Task details: Only the lines from the beginning of the entries through the one with "keep crew and passengers safe on the aircraft" should be written out, please, exactly and without any pictures.

Saved data entries
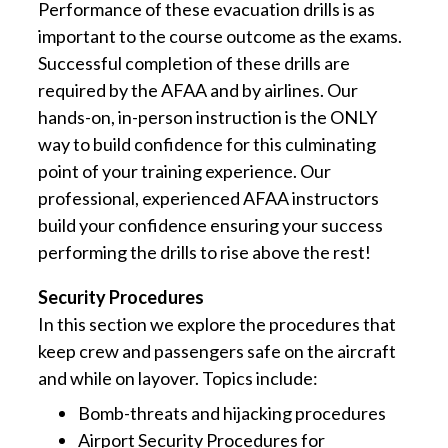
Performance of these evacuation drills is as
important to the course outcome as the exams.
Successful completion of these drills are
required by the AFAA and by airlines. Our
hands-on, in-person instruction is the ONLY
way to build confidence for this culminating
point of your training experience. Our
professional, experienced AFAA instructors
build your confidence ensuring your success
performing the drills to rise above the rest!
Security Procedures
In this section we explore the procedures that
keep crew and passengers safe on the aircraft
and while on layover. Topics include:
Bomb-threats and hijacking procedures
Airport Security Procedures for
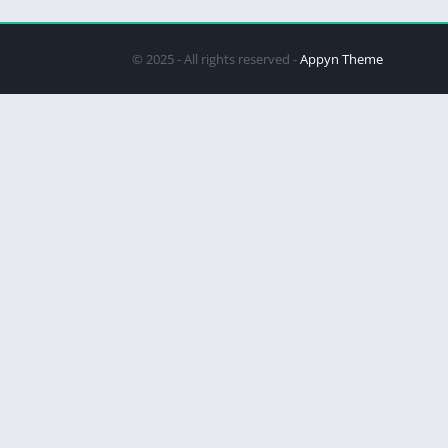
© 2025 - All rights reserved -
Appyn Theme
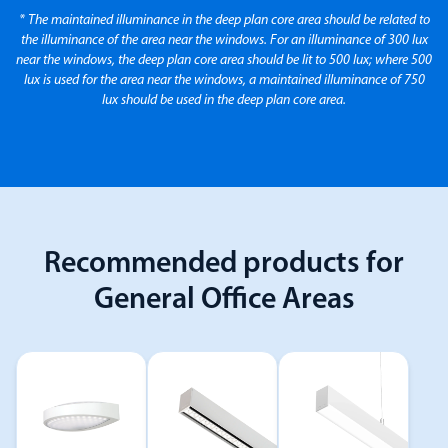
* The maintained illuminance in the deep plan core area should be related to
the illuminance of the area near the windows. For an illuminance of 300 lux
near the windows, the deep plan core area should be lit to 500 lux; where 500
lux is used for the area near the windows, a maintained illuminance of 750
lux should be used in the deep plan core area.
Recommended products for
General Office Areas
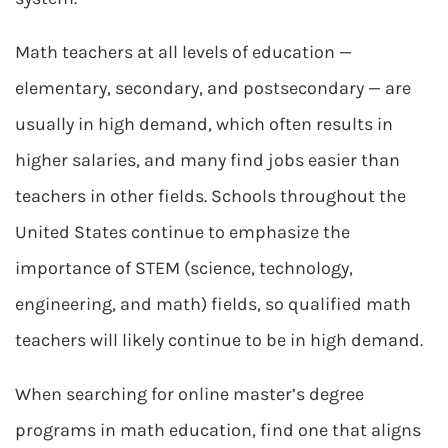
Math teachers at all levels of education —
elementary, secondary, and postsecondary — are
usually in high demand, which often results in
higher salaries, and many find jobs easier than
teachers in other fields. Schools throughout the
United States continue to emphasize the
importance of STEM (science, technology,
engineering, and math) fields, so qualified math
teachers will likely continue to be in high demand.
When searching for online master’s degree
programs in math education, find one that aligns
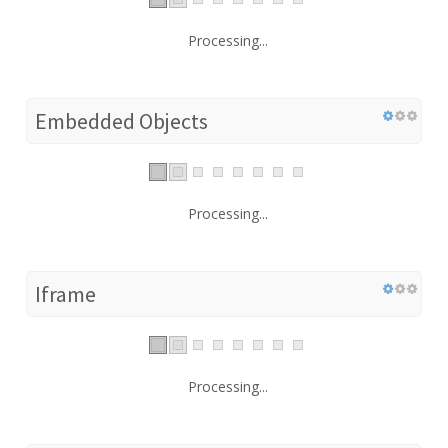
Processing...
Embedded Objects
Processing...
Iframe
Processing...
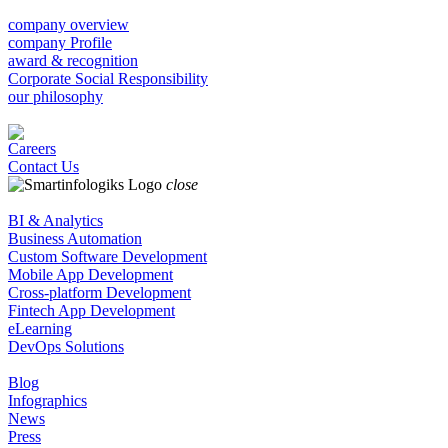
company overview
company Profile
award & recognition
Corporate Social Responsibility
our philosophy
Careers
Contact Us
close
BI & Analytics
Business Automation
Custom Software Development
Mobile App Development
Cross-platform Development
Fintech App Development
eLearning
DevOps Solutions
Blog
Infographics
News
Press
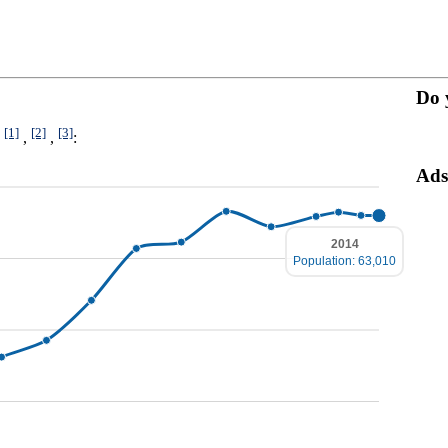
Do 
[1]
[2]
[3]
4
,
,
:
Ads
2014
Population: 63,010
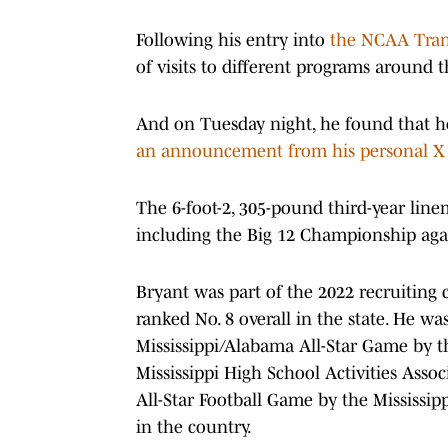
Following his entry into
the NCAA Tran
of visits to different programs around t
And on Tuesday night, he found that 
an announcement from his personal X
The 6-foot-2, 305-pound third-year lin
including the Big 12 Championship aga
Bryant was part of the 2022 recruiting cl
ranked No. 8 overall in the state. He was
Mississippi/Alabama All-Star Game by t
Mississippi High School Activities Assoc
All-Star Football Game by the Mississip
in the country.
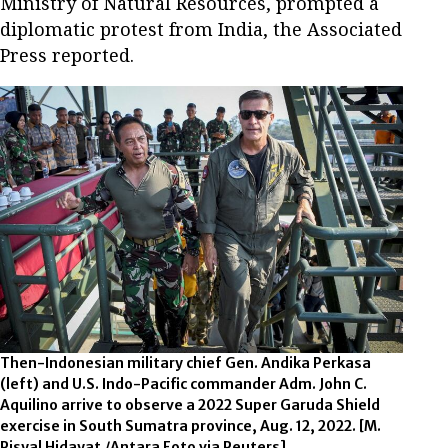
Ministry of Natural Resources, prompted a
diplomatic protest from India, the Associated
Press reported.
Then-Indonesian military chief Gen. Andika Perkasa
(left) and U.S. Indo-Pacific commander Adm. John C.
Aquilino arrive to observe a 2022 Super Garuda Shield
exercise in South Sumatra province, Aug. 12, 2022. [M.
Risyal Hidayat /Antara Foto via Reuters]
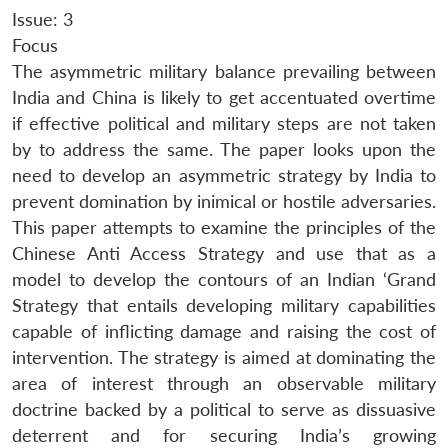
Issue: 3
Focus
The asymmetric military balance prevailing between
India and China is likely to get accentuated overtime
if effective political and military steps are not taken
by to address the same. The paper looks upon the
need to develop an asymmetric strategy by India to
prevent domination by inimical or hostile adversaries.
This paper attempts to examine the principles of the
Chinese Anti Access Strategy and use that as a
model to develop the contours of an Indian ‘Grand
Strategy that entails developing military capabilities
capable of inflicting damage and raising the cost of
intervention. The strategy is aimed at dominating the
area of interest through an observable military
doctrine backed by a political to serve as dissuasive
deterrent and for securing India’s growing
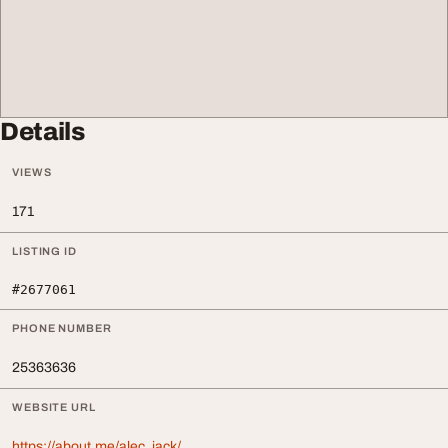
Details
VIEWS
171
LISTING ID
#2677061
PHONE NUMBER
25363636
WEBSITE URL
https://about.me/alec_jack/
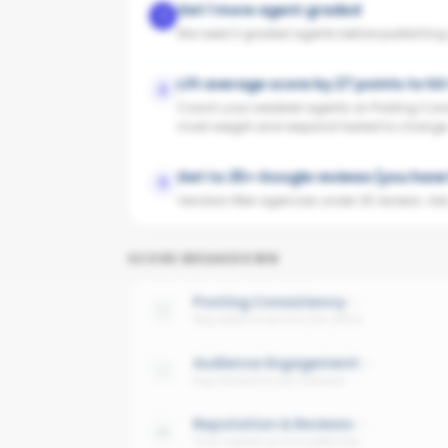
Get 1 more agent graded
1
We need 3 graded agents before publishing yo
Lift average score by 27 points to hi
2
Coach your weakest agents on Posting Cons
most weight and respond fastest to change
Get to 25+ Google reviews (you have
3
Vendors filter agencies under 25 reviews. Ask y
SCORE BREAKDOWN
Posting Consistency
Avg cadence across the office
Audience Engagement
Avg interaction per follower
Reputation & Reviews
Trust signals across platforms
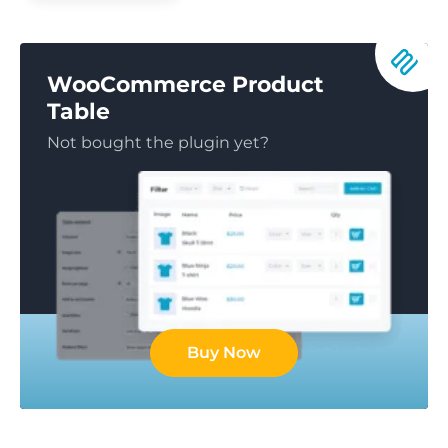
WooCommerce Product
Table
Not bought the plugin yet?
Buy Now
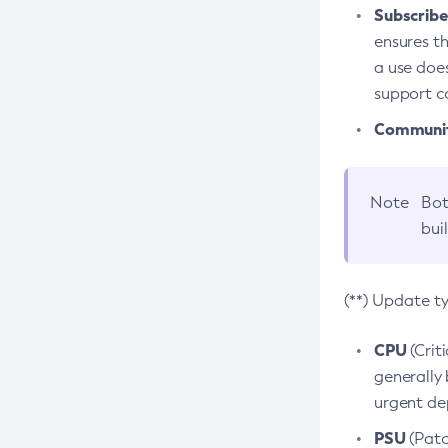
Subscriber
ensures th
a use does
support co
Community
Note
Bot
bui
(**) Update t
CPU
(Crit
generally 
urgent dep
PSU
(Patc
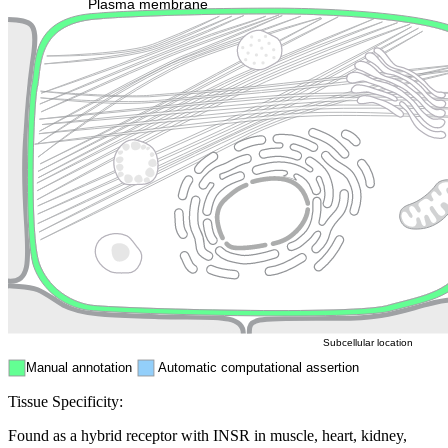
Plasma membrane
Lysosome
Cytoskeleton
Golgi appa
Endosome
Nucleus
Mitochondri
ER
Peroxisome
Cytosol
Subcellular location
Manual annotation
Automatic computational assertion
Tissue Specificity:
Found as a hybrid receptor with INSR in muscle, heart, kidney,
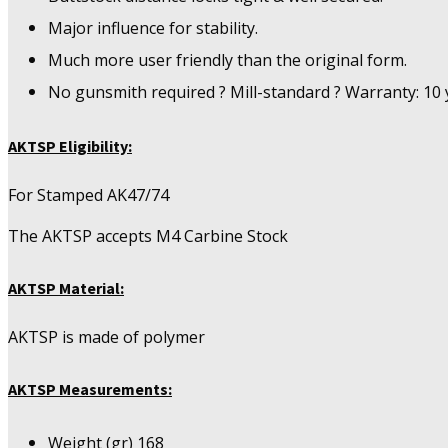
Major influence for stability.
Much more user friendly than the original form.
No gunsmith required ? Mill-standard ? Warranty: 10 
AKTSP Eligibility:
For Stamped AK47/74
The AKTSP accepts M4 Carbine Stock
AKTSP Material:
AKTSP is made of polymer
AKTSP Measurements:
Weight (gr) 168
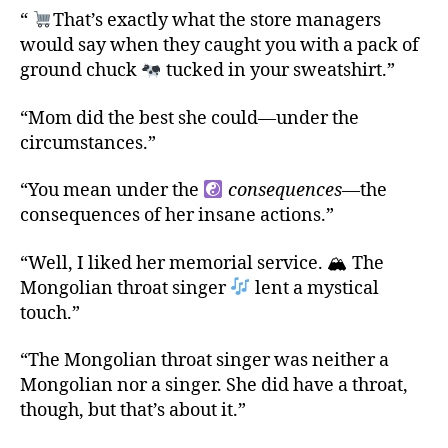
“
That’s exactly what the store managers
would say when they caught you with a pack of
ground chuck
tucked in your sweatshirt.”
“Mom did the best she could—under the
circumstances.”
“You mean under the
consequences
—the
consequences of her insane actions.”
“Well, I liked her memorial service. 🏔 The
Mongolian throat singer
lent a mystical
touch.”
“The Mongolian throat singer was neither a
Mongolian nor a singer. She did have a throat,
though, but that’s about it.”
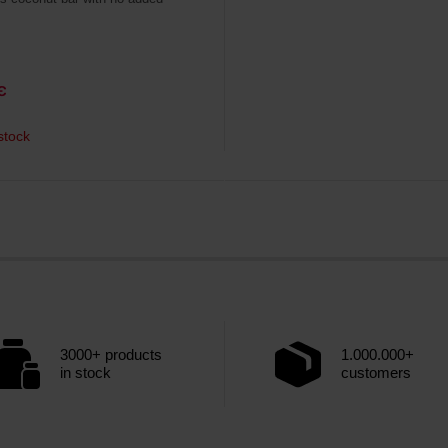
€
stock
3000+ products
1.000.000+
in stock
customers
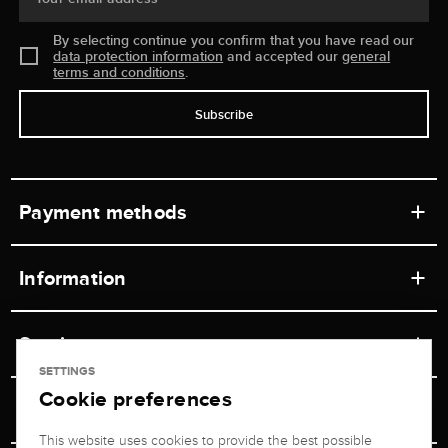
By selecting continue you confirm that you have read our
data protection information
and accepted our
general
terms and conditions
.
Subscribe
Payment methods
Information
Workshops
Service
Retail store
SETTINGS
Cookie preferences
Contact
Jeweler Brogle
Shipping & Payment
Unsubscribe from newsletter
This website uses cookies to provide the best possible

Response to this task:
Performance of these evacuation drills is as
important to the course outcome as the exams.
Successful completion of these drills are
required by the AFAA and by airlines. Our
hands-on, in-person instruction is the ONLY
way to build confidence for this culminating
point of your training experience. Our
professional, experienced AFAA instructors
build your confidence ensuring your success
performing the drills to rise above the rest!
Security Procedures
In this section we explore the procedures that
keep crew and passengers safe on the aircraft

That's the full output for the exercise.